+++ Source data

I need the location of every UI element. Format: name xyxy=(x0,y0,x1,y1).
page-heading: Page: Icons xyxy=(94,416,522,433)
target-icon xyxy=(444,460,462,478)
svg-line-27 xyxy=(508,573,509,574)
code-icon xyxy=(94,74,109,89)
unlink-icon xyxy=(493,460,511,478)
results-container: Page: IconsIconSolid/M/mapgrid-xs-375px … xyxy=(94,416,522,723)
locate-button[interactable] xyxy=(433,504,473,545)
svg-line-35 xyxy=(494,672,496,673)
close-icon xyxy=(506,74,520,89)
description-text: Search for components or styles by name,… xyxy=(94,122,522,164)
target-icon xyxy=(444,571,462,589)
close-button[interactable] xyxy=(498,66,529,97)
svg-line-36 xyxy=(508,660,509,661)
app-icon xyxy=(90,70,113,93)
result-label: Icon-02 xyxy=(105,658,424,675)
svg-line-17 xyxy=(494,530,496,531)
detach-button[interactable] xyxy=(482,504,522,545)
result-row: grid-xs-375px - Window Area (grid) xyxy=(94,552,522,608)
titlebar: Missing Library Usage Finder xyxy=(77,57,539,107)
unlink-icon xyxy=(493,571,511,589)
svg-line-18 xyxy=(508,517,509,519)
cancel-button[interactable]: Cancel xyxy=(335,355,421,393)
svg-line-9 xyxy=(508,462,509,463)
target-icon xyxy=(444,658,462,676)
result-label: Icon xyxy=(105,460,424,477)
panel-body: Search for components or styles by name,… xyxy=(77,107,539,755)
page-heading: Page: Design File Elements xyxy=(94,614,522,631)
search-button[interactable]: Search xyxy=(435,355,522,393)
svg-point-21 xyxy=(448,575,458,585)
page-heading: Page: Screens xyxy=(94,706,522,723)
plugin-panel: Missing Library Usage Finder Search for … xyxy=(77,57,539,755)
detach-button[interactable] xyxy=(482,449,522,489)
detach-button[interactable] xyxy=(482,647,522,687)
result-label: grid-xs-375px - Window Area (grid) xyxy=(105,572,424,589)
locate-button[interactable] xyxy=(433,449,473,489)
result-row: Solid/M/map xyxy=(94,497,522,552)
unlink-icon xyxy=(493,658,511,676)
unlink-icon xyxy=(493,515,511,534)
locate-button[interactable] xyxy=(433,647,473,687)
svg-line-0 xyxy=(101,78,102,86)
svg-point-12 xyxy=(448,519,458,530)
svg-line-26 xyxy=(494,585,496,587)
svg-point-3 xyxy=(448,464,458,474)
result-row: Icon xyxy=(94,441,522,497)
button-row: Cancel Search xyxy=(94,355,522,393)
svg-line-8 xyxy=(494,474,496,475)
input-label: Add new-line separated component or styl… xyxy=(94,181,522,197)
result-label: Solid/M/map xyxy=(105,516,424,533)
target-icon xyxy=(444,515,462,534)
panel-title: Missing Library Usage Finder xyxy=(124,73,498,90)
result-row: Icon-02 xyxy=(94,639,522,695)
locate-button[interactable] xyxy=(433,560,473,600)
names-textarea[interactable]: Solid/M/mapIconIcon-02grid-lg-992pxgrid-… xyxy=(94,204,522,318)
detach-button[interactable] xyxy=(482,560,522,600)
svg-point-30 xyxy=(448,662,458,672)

++++++
+++ Source data

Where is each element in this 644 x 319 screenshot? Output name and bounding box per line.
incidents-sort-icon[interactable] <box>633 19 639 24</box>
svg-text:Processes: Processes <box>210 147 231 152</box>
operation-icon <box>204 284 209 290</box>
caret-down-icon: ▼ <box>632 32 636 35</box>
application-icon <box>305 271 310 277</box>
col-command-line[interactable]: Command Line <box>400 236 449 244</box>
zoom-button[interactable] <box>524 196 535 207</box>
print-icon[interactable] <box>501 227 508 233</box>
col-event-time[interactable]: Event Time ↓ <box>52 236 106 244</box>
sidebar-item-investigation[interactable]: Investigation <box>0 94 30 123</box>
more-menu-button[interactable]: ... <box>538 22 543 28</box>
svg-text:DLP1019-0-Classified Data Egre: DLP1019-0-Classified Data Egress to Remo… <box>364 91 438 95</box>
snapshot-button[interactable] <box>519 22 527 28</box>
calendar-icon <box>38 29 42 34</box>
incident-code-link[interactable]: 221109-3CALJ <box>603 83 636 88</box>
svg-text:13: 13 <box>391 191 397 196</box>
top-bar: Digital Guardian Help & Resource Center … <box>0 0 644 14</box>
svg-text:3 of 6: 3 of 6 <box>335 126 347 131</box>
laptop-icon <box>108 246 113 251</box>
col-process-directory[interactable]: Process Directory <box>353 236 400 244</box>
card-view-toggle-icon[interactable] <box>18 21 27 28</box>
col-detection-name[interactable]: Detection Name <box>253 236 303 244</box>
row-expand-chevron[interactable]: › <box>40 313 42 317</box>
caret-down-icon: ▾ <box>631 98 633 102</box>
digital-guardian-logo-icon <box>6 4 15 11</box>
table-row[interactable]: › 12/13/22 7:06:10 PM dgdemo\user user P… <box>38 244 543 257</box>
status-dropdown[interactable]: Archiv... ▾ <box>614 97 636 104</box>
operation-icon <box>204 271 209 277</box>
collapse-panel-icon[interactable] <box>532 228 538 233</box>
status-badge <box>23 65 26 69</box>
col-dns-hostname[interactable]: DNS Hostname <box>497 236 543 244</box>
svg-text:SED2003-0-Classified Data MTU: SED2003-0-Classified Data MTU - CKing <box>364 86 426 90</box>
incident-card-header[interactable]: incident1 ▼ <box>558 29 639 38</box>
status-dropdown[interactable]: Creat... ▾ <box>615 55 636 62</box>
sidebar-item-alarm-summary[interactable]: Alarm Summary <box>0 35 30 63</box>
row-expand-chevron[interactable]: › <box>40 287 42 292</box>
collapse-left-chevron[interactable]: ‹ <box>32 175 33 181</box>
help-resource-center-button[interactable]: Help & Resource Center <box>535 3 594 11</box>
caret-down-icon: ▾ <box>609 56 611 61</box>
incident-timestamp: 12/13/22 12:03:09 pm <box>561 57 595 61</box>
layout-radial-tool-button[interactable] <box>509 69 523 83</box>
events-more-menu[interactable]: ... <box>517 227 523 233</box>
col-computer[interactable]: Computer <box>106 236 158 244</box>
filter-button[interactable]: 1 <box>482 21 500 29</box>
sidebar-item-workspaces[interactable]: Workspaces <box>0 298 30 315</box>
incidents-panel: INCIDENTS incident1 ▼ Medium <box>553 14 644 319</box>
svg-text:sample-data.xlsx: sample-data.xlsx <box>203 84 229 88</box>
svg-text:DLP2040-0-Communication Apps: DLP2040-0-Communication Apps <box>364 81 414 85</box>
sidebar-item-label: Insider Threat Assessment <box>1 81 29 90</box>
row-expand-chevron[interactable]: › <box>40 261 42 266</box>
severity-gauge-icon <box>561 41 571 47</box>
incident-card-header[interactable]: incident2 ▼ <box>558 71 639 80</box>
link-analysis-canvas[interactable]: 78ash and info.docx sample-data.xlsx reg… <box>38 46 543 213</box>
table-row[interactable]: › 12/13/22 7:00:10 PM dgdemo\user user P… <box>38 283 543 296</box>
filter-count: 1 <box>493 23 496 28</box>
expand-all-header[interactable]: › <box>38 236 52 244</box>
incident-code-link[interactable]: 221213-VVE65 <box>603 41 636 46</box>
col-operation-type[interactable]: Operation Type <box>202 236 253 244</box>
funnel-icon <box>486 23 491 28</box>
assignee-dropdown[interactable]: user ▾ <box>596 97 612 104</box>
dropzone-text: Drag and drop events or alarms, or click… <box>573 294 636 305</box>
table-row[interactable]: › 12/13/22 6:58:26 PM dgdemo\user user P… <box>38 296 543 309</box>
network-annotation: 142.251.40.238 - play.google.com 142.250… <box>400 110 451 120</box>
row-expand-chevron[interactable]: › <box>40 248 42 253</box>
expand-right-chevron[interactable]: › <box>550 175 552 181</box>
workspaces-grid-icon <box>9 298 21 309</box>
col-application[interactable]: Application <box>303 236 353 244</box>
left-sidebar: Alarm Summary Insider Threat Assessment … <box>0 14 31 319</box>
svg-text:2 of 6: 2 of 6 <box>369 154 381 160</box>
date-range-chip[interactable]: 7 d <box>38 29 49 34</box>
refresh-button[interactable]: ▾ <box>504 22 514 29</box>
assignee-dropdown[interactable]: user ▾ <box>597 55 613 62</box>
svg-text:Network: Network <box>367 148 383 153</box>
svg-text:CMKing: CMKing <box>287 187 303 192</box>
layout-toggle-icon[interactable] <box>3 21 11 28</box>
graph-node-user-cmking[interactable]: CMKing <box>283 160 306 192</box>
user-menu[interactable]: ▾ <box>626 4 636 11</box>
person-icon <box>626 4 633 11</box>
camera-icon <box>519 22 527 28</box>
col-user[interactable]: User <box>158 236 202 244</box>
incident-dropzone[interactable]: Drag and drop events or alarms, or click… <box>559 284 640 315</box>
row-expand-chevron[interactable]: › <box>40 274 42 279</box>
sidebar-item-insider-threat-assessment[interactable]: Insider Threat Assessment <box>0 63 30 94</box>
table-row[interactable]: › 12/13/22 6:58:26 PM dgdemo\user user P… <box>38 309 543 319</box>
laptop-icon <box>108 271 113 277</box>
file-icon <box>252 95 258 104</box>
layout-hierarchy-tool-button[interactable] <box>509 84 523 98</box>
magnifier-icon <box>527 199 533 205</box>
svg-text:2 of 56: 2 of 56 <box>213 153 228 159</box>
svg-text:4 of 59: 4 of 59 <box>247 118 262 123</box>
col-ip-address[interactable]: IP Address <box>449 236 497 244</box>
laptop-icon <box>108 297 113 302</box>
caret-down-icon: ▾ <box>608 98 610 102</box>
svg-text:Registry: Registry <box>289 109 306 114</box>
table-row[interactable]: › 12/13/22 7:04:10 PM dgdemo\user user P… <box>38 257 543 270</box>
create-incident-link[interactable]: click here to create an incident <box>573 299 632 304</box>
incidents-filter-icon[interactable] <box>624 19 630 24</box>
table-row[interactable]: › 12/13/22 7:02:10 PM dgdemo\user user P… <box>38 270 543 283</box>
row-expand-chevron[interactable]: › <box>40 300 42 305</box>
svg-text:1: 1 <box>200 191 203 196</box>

++++++
+++ Source data

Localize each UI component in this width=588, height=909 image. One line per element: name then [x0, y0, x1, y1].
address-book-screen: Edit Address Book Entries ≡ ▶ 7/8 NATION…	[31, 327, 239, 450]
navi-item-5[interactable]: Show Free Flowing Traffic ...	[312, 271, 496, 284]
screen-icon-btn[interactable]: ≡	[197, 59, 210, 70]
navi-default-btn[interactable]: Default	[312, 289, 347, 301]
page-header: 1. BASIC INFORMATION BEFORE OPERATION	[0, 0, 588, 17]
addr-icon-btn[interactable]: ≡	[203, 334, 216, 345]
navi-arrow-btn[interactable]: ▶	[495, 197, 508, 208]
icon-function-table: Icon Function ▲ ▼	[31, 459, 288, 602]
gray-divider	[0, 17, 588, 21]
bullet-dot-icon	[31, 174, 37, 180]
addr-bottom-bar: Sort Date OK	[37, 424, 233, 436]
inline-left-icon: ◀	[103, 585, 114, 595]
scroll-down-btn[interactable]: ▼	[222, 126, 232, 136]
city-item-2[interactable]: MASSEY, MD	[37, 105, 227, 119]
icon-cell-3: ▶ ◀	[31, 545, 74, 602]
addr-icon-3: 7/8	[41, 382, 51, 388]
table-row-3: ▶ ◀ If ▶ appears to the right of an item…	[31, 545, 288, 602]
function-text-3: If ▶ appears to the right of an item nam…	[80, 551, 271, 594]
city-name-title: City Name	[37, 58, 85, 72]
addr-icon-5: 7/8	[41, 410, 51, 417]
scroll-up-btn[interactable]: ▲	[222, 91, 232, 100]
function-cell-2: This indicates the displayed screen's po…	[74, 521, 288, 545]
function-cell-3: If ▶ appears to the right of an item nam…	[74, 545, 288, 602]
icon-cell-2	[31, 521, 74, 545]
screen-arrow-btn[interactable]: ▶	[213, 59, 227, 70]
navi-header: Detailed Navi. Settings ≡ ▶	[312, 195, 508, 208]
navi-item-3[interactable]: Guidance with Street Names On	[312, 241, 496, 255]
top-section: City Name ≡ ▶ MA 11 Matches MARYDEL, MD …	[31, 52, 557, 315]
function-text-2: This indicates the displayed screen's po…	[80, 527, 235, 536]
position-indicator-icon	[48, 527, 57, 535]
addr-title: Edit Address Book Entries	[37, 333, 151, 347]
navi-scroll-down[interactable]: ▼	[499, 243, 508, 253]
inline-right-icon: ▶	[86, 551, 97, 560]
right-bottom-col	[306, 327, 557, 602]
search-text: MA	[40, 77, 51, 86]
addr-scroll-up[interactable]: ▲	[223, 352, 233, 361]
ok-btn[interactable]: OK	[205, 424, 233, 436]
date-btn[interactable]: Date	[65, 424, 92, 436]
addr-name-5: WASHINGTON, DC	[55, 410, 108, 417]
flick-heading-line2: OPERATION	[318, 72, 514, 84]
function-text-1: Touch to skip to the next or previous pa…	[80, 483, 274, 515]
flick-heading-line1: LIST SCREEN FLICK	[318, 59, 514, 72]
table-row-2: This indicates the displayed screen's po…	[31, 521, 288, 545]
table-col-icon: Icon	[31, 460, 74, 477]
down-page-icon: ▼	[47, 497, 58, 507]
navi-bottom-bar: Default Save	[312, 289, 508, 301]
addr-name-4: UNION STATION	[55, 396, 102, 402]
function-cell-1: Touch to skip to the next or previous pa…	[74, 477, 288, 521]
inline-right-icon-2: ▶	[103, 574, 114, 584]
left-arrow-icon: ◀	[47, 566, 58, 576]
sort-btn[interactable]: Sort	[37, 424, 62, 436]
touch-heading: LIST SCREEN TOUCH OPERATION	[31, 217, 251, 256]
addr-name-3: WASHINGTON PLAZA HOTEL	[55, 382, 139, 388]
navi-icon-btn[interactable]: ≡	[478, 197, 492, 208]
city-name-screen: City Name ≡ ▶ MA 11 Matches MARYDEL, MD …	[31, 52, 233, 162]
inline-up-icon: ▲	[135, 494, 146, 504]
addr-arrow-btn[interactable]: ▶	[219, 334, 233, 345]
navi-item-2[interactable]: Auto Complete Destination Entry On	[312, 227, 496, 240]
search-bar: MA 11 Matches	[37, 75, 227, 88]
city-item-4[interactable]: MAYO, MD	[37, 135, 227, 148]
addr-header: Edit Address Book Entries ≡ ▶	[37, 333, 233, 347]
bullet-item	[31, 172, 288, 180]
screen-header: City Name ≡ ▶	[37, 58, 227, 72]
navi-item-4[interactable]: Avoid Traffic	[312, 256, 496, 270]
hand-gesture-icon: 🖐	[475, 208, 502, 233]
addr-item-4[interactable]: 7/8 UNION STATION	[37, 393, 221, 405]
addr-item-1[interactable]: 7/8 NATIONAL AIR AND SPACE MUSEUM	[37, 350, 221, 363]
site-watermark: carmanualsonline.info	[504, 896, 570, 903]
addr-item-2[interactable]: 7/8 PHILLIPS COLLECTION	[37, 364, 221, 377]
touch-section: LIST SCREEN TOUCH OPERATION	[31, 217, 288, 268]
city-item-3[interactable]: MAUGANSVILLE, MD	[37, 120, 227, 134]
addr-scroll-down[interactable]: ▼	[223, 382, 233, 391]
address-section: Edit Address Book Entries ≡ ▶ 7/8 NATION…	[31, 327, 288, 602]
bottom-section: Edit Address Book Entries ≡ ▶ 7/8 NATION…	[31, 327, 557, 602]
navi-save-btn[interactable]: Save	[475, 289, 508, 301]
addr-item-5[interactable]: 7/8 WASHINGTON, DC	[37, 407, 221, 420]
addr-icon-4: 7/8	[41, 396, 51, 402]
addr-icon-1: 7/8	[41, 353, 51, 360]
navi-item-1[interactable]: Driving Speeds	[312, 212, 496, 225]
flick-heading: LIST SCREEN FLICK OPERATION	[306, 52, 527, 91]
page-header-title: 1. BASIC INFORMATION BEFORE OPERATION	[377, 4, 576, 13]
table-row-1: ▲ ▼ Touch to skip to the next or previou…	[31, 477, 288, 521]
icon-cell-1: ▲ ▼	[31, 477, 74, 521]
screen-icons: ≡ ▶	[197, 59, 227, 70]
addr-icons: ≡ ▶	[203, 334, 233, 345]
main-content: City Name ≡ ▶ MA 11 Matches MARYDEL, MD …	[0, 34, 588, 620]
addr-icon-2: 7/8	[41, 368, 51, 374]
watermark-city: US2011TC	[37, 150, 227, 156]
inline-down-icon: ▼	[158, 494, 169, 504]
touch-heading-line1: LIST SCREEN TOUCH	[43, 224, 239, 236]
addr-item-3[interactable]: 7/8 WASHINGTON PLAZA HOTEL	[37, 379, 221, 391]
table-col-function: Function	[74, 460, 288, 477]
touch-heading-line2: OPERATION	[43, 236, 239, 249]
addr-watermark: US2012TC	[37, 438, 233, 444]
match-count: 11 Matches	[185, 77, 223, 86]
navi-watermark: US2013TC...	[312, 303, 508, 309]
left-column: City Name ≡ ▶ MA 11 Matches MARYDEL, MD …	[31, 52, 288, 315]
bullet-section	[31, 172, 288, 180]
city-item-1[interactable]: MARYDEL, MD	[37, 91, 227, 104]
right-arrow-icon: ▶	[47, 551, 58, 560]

++++++

## [Exercise aim]
Note each line of the material holding "BEFORE" and copy it out.

## [Written solution]
page-header: 1. BASIC INFORMATION BEFORE OPERATION	[0, 0, 588, 17]
page-header-title: 1. BASIC INFORMATION BEFORE OPERATION	[377, 4, 576, 13]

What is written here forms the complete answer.